- Born: November 26, 1948
- Died: September 13, 2019 (aged 70)
- Known for: Broadway Stage Manager

= Artie Gaffin =

American stage manager (1948–2019)

Arthur Paul Gaffin, better known as Artie Gaffin, (November 26, 1948 – September 13, 2019) was an American stage manager known for his charismatic, generous, and kind work ethic.

== Early life and career ==
Artie Gaffin was born November 26, 1948, in Brooklyn, New York. His father Seth Gaffin was a shoe importer, and his mother Helen Barish was a housewife.

Artie Gaffin began his Broadway career in 1986 as an assistant stage manager on Wild Honey starring Kim Cattrall. He quickly transitioned to become the stage manager of Three Penny Opera starring Sting in 1989.

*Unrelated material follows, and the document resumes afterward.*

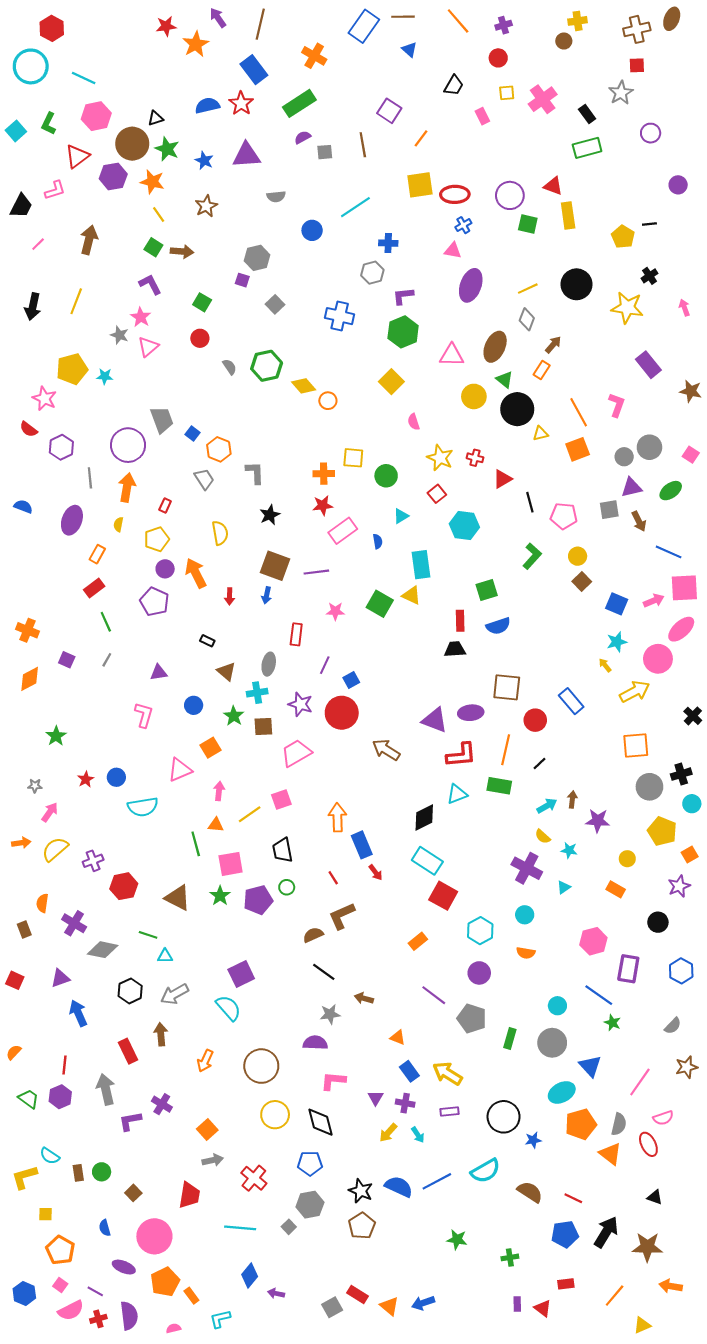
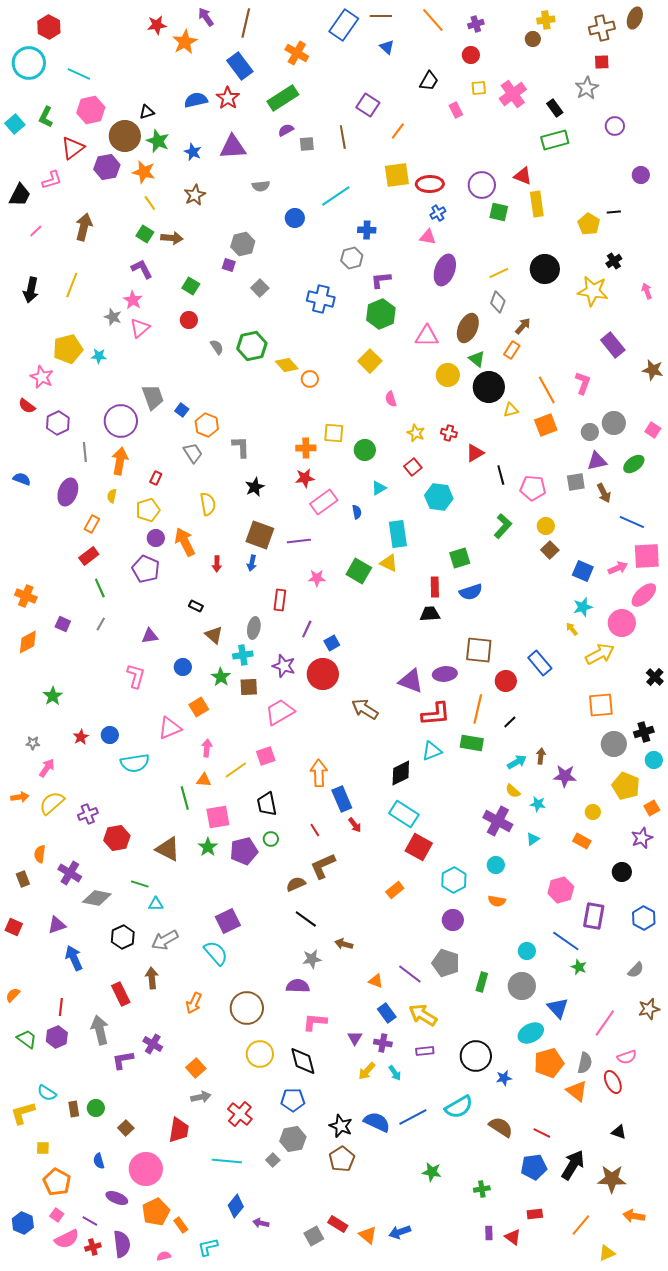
yellow star: (440, 458) -> (416, 433), size x0.7
purple line: (434, 995) -> (410, 974), moved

Other notable Broadway credits include Oh, Hello! on Broadway, the 2014 revival of Cabaret, Pacific Overtures, Nine, A Funny Thing Happened on the Way to the Forum, George Gershwin Alone, and Betrayal. He worked often with Stephen Sondheim, and was considered a top choice to stage manage new musicals.

During his career as a stage manager, Artie taught at the Yale School of Drama.

Artie was described as a kind and generous stage manager. He often supplied snacks and beverages for company members and gave many gifts to his casts and coworkers. His mentorship to dozens of younger stage managers was widely regarded as his greatest legacy.

== Death and legacy ==
Artie Gaffin died September 13, 2019, of an apparent heart attack. After his death on September 18, 2019, The Marquis, American Airlines, New Amsterdam, St. James and Broadhurst Theatres dimmed their lights in honor of Artie Gaffin and his contributions to Broadway.

After his death, outpourings of grief and support for Artie were shared. Broadway League president Charlotte St. Martin said the following about Artie:

"As the backbone of any production, a good stage manager must be a reliable leader, a creative problem solver, and a wise counselor. A great stage manager also has a generous spirit, a big heart, and an unshakeable commitment to the theatre. The outpouring of tributes makes it unanimous: Artie Gaffin was one of the greats. His influence and mentorship touched so many in the industry. He will be missed."

Broadway Cares/Equity Fights AIDS made a contribution in honor of Artie Gaffin to the Stage Managers' Project of the Actors' Fund.

Gaffin was survived by his long time partner Danny Baron since 1980. Baron made a $100,000 contribution to Broadway Cares/Equity Fights AIDS in Gaffin's honor on the first anniversary of his death.